In this case the filters are not shown, but from the frequencies labeled on the diagram they are clearly always taking the difference and filtering out the sum.

So writing this out as equations.

$$f_\mathrm{if1} = |f_\mathrm{sig}-f_\mathrm{lo1}|$$

$$f_\mathrm{if2} = |f_\mathrm{if1}-f_\mathrm{lo2}|$$

$$f_\mathrm{if3} = |f_\mathrm{if2}-f_\mathrm{lo3}|$$

If we combined these equations together and tried to solve them we would end up with 8 possible soloutions for $f_\mathrm{sig}$ in terms of $f_\mathrm{if3}$. Which of those 8 soloutions is correct? well we need to go back to our diagram.
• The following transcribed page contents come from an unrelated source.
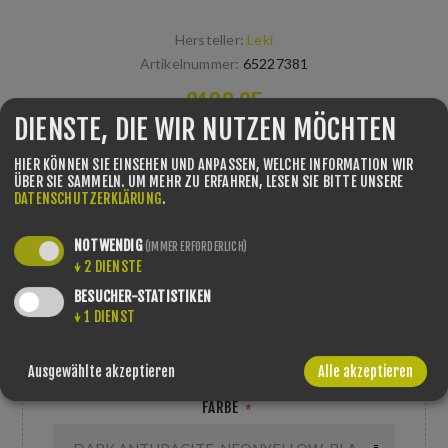
Hersteller:
Leki
Artikelnummer:
65227381
€180,95
DIENSTE, DIE WIR NUTZEN MÖCHTEN
Aergon Air, Lock Security Strap Nylon Neoprene,
HIER KÖNNEN SIE EINSEHEN UND ANPASSEN, WELCHE INFORMATION WIR
Aluminium (HTS 6.5) | Carbon (PRC 1000 - Aramid), Speed
ÜBER SIE SAMMELN.
UM MEHR ZU ERFAHREN, LESEN SIE BITTE UNSERE
DATENSCHUTZERKLÄRUNG
.
Lock 2 plus
NOTWENDIG
(IMMER ERFORDERLICH)
---
↓
2
DIENSTE
BESUCHER-STATISTIKEN
GRÖSSE/LÄNGE
*
↓
1
DIENST
Ausgewählte akzeptieren
Alle akzeptieren
FARBE
*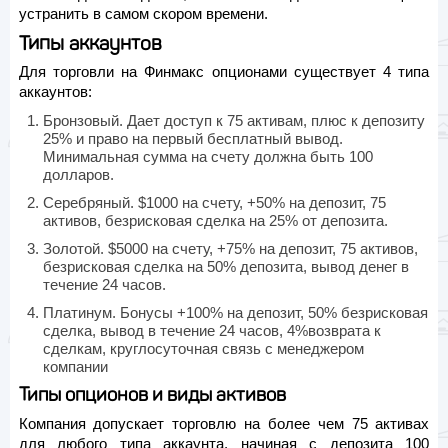
устранить в самом скором времени.
Типы аккаунтов
Для торговли на Финмакс опционами существует 4 типа
аккаунтов:
Бронзовый. Дает доступ к 75 активам, плюс к депозиту
25% и право на первый бесплатный вывод.
Минимальная сумма на счету должна быть 100
долларов.
Серебряный. $1000 на счету, +50% на депозит, 75
активов, безрисковая сделка на 25% от депозита.
Золотой. $5000 на счету, +75% на депозит, 75 активов,
безрисковая сделка на 50% депозита, вывод денег в
течение 24 часов.
Платинум. Бонусы +100% на депозит, 50% безрисковая
сделка, вывод в течение 24 часов, 4%возврата к
сделкам, круглосуточная связь с менеджером
компании
Типы опционов и виды активов
Компания допускает торговлю на более чем 75 активах
для любого типа аккаунта, начиная с депозита 100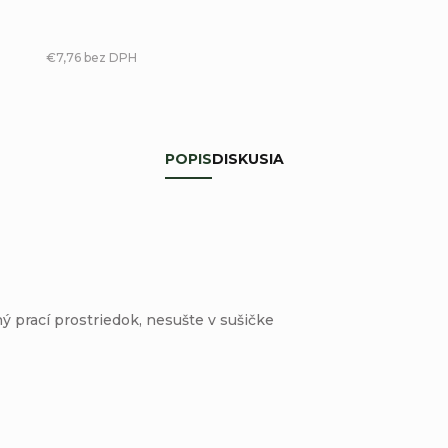
€7,76 bez DPH
POPIS
DISKUSIA
ý prací prostriedok, nesušte v sušičke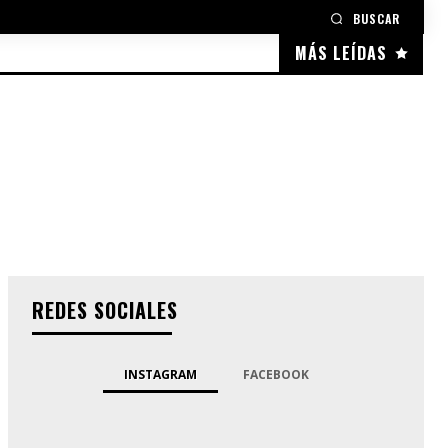
BUSCAR
MÁS LEÍDAS
REDES SOCIALES
INSTAGRAM
FACEBOOK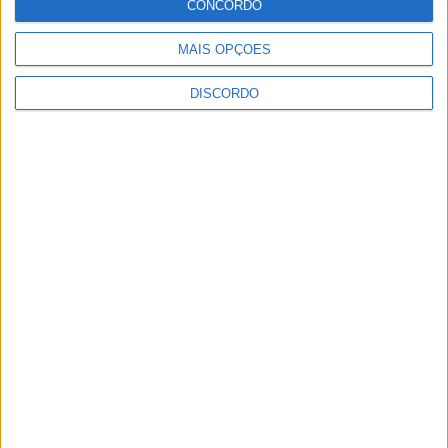
CONCORDO
MAIS OPÇÕES
Prólogo em Lisboa abre a Volta a Portugal
com triunfo de Johansen e arranque para
DISCORDO
a etapa Lourinhã–Queluz [áudio]
6 AGOSTO, 2026
Mulher de 63 anos detida por cultivo de
canábis em Cabeceiras de Basto
6 AGOSTO, 2026
Praia Fluvial dos Carvalhos reafirma
excelência ambiental com a Bandeira
“Praia Qualidade de Ouro” 2026
6 AGOSTO, 2026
$$f_\mathrm{sig} < f_\mathrm{lo1} \rightarrow f_\mathrm{if1} = f_\mathrm{lo1} - f_\mathrm{sig}$$

$$f_\mathrm{if1} > f_\mathrm{lo2} \rightarrow f_\mathrm{if2} = f_\mathrm{if1} - f_\mathrm{lo2}$$

$$f_\mathrm{if2} > F_\mathrm{lo3} \rightarrow f_\mathrm{if3} = f_\mathrm{if2} - f_\mathrm{lo3}$$

Combing these equations.

$$f_\mathrm{if3} = ((f_\mathrm{lo1} - f_\mathrm{sig}) - f_\mathrm{lo2})- f_\mathrm{lo3}$$

Getting rid of the brackets.

$$f_\mathrm{if3} = f_\mathrm{lo1} - f_\mathrm{sig} - f_\mathrm{lo2}- f_\mathrm{lo3}$$

Rearrange to make $f_\mathrm{sig}$ the subject.

$$f_\mathrm{sig} = f_\mathrm{lo1} - f_\mathrm{lo2}- f_\mathrm{lo3} - f_\mathrm{if3}$$

Which is equvilent to

$$f_\mathrm{sig} = f_\mathrm{lo1} - (f_\mathrm{lo2} + f_\mathrm{lo3} + f_\mathrm{if3})$$

P.S curiously the diagram labels the first Lo as 5.1 to 8.7 GHz but to get the frequencies shown in the rest of the diagram would require a first LO of 8.7225 GHz.
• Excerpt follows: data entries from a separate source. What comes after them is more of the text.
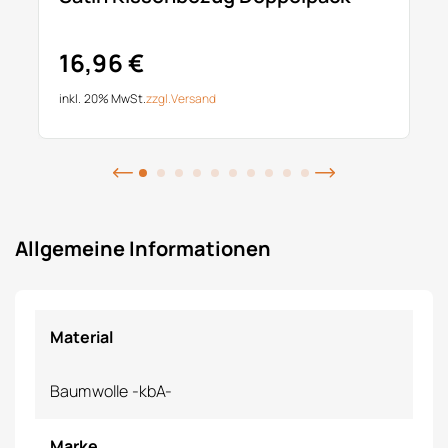
16,96 €
inkl. 20% MwSt.
zzgl.
Versand
Allgemeine Informationen
Material
Baumwolle -kbA-
Marke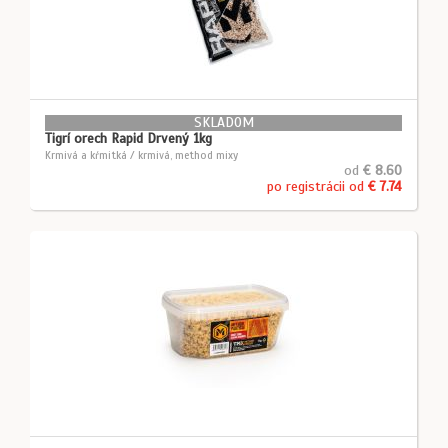
SKLADOM
Tigrí orech Rapid Drvený 1kg
Krmivá a kŕmitká / krmivá, method mixy
od
€ 8.60
po registrácii od
€ 7.74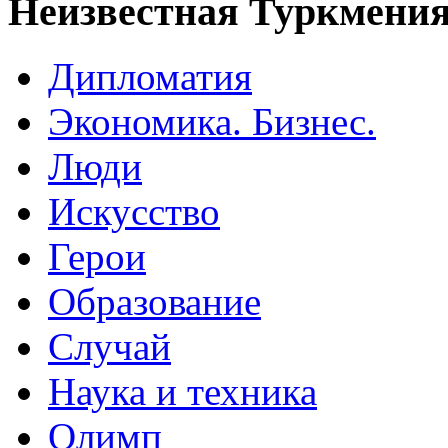
Неизвестная Туркмени
Дипломатия
Экономика. Бизнес.
Люди
Искусство
Герои
Образование
Случай
Наука и техника
Олимп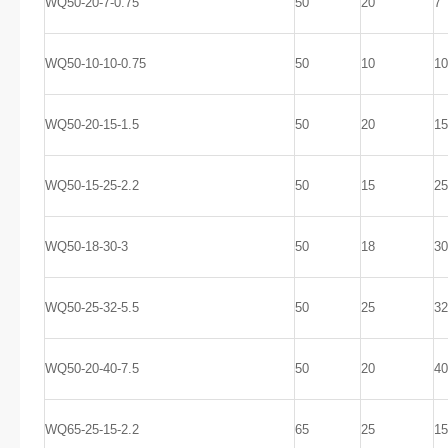
WQ50-20-7-0.75
50
20
7
WQ50-10-10-0.75
50
10
10
WQ50-20-15-1.5
50
20
15
WQ50-15-25-2.2
50
15
25
WQ50-18-30-3
50
18
30
WQ50-25-32-5.5
50
25
32
WQ50-20-40-7.5
50
20
40
WQ65-25-15-2.2
65
25
15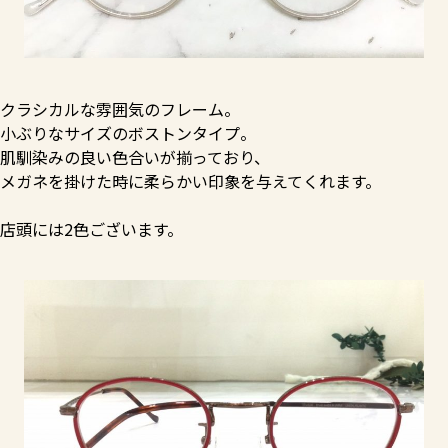
クラシカルな雰囲気のフレーム。
小ぶりなサイズのボストンタイプ。
肌馴染みの良い色合いが揃っており、
メガネを掛けた時に柔らかい印象を与えてくれます。
店頭には2色ございます。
Looks like you didn't properly select the mixer outputs. You also have to make sure the frequency is always positive. The output of the mixer is both the sum and the difference, but the difference is really the absolute value of the difference or the higher frequency minus the lower frequency. Here's how it works:

At the input, you have $f_{sig}$. This is low pass filtered at 3.6 GHz and mixed with $f_{LO1}$. The result is $f_{LO1} + f_{sig}$ and $f_{LO1} - f_{sig}$. This is bandpass filtered at 5.1225 GHz. Since $f_{LO1}$ ranges from 5.1 to 8.7 GHz, the output of the filter must correspond to $f_{LO1} - f_{sig}$.
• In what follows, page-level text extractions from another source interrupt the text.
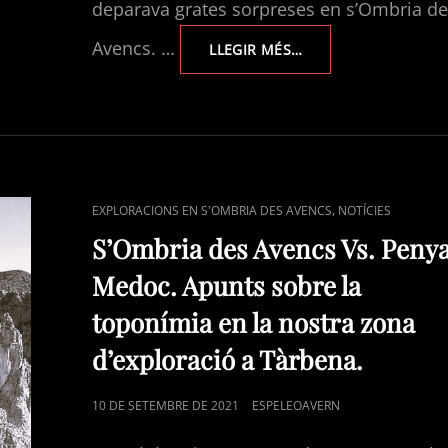
deparava grates sorpreses en s’Ombria d
Avencs. …
EXPLORACIONS
LLEGIR MÉS…
EN
S’OMBRIA
DES
AVENCS
2021.
CAT
,
EXPLORACIONS EN S'OMBRIA DES AVENCS
NOTÍCIES
LINKS
S’Ombria des Avencs Vs. Peny
Medoc. Apunts sobre la
toponímia en la nostra zona
d’exploració a Tàrbena.
POSTED
10 DE SETEMBRE DE 2021
ESPELEOAVERN
ON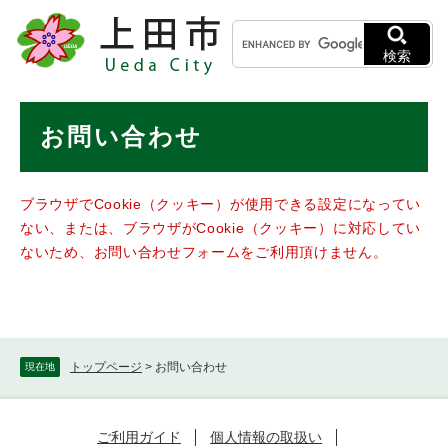
ペ
メニューを飛ばして本文へ
キ
ー
ー
ジ
検索
ワ
の
ー
先
ド
本
頭
お問い合わせ
検
で
文
索
す
。
ブラウザでCookie（クッキー）が使用できる設定になってい
ない、または、ブラウザがCookie（クッキー）に対応してい
ないため、お問い合わせフォームをご利用頂けません。
トップページ
>
お問い合わせ
現在地
ご利用ガイド
個人情報の取扱い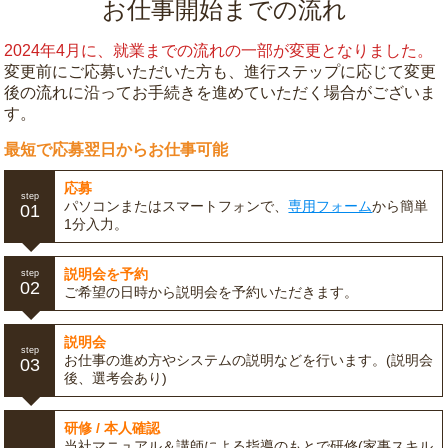
お仕事開始までの流れ
2024年4月に、就業までの流れの一部が変更となりました。
変更前にご応募いただいた方も、進行ステップに応じて変更
後の流れに沿ってお手続きを進めていただく場合がございま
す。
最短で応募翌日からお仕事可能
応募
step
パソコンまたはスマートフォンで、
専用フォーム
から簡単
01
1分入力。
説明会を予約
step
02
ご希望の日時から説明会を予約いただきます。
説明会
step
お仕事の進め方やシステムの説明などを行います。(説明会
03
後、選考会あり)
研修 / 本人確認
当社マニュアル＆講師による指導のもとで研修(家事スキル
At the second mixer, $f_{LO1} - f_{sig}$ is mixed with a fixed $f_{LO2}$ of 4.8 GHz. The result is $f_{LO1} - f_{sig} + f_{LO2}$ and $f_{LO1} - f_{sig} - f_{LO2}$. This is bandpass filtered at 322.5 MHz, so only $f_{LO1} - f_{sig} - f_{LO2}$ passes through the filter.

At the third mixer, $f_{LO1} - f_{sig} - f_{LO2}$ is mixed with a fixed $f_{LO3}$ of 300 MHz. The result is $f_{LO1} - f_{sig} - f_{LO2} + f_{LO3}$ and $f_{LO1} - f_{sig} - f_{LO2} - f_{LO3}$. This is bandpass filtered at 22.5 MHz, so only $f_{LO1} - f_{sig} - f_{LO2} - f_{LO3}$ passes through the filter. So $f_{finalIF} = f_{LO1} - f_{sig} - f_{LO2} - f_{LO3}$.

Reordering that results in $f_{sig} = f_{LO1} - (f_{LO2} + f_{LO3} + f_{finalIF})$, which matches the documentation.

As for your second question, the first IF is just the signal after the first mixer. $f_{firstIF} = f_{LO1} - f_{sig}$. If you substitute that, you get $f_{finalIF} = f_{firstIF} - f_{LO2} - f_{LO3}$, which rearranges to $f_{firstIF} = f_{finalIF} + f_{LO2} + f_{LO3}$, which also matches the documentation.